Первое впечатление Кодольский произвел хорошее. Спортсмен, летает сносно. Несколько раз взяли его с собой на задание для «обкатки» – не позволяли ему ввязываться в бой, А потом пришло время, когда надо было и ему драться, а он все в стороне.
Не понравилось это нам, но молчим, продолжаем приобщать молодого летчика к нашему делу. Чувствуем, ему оно не по душе. Начинаем проводить воспитательную работу, напоминать о военной присяге, уставных требованиях. Вроде бы все понимает. А как в бой-так в сторонку.
«Тактика» труса нашла свое отражение в боевом донесении от 15 мая 1944 года. «Младший лейтенант Л. Г. Кодольский в составе четверки Ла-5 во главе с лейтенантом О. Н. Смирновым вылетел на прикрытие наших войск.

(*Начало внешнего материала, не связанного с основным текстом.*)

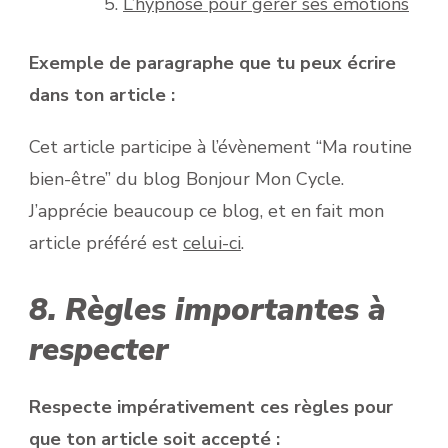
L’hypnose pour gérer ses émotions
Exemple de paragraphe que tu peux écrire
dans ton article :
Cet article participe à l’évènement “Ma routine
bien-être” du blog Bonjour Mon Cycle.
J’apprécie beaucoup ce blog, et en fait mon
article préféré est
celui-ci
.
8. Règles importantes à
respecter
Respecte impérativement ces règles pour
que ton article soit accepté :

Над передним краем группа встретила двенадцать Ю-87 под прикрытием шести ФВ-190. Смирнов повел группу в атаку. Младший лейтенант Кодольский в бой не вступил, ушел в облака, оторвался от группы, приземлился на запасном аэродроме».
После этого случая у меня с Кодольским был откровенный разговор. Но он не признавал за собой вины – сослался на всякие объективные причины.

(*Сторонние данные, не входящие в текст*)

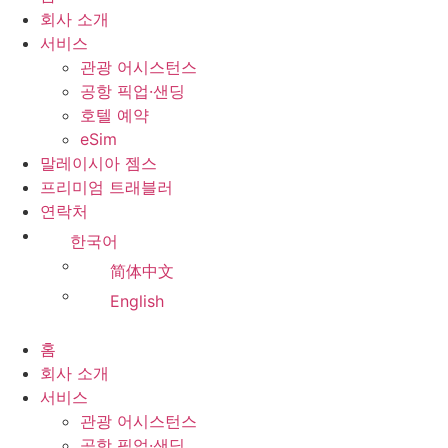
회사 소개
서비스
관광 어시스턴스
공항 픽업·샌딩
호텔 예약
eSim
말레이시아 젬스
프리미엄 트래블러
연락처
한국어
简体中文
English
홈
회사 소개
서비스
관광 어시스턴스
공항 픽업·샌딩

Тогда я решил проверить его в боевом вылете. В моем присутствии он ни разу не покинул поля боя, но все время держался пассивно ниже меня. Как-то, отбив атаку фашистов, я передал ему по радио:
– Выходи наверх – «мессеры» ушли.
Он «выплыл» рядом. Я увидел его побелевшее лицо, понял: он весь во власти страха. Страх сковал его, превратил в жалкого труса. Почему? Слишком ли дорожил Подольский своей жизнью? Или вообще не рожден был для боя?
В любом случае нельзя терять воинского достоинства. Подольский же этого не понимал или делал вид, что не понимает. Неужели рассчитывал вот так, «юзом», пролетать до победы, а потом наверняка выдавать себя за героя? Только небо войны-экзаменатор строгий.

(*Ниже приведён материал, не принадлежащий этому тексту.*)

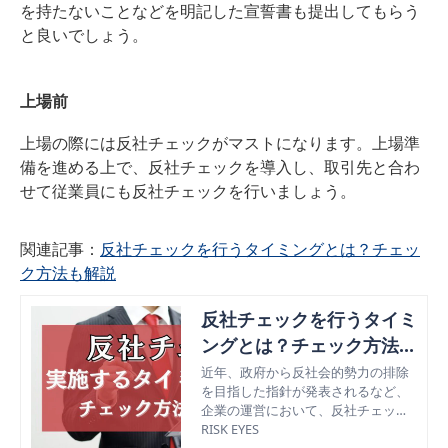
を持たないことなどを明記した宣誓書も提出してもらう
と良いでしょう。
上場前
上場の際には反社チェックがマストになります。上場準
備を進める上で、反社チェックを導入し、取引先と合わ
せて従業員にも反社チェックを行いましょう。
関連記事：
反社チェックを行うタイミングとは？チェッ
ク方法も解説
反社チェックを行うタイミ
ングとは？チェック方法も
解説
近年、政府から反社会的勢力の排除
を目指した指針が発表されるなど、
企業の運営において、反社チェック
は欠かせないものになっています。
RISK EYES
この記事では、反社チェックを行う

Майор Краснов взялся лично проверить Подольского. Они взлетели, ушли к переднему краю. Я предусмотрительно послал им вслед Кирилюка и Панкова – на всякий случай. И не напрасно. Как только завязалась схватка с «мессерами», Кодольский моментально исчез. Туго пришлось бы Краснову, если бы не подоспела наша пара.
А Кодольский вдруг появился над аэродромом. Снизился до бреющего полета, начал разворачиваться, да так, что крылом зацепил землю, повредил его. Потом чуть поднялся, стал заходить на посадку и сорвался в штопор на очень малой высоте.
Так бесславно завершился путь еще одного человека из числа тех, настоящие фамилии которых пришлось изменить и сейчас их не хочется называть.
Да, нигде не проверяется человек так, как на войне. Вот почему, наверное, столь крепка и нерушима дружба тех кто с честью и достоинством прошел через ее жестокое горнило.
…Пока мы сражались в воздухе, наземные войска вели активную подготовку к новому наступлению.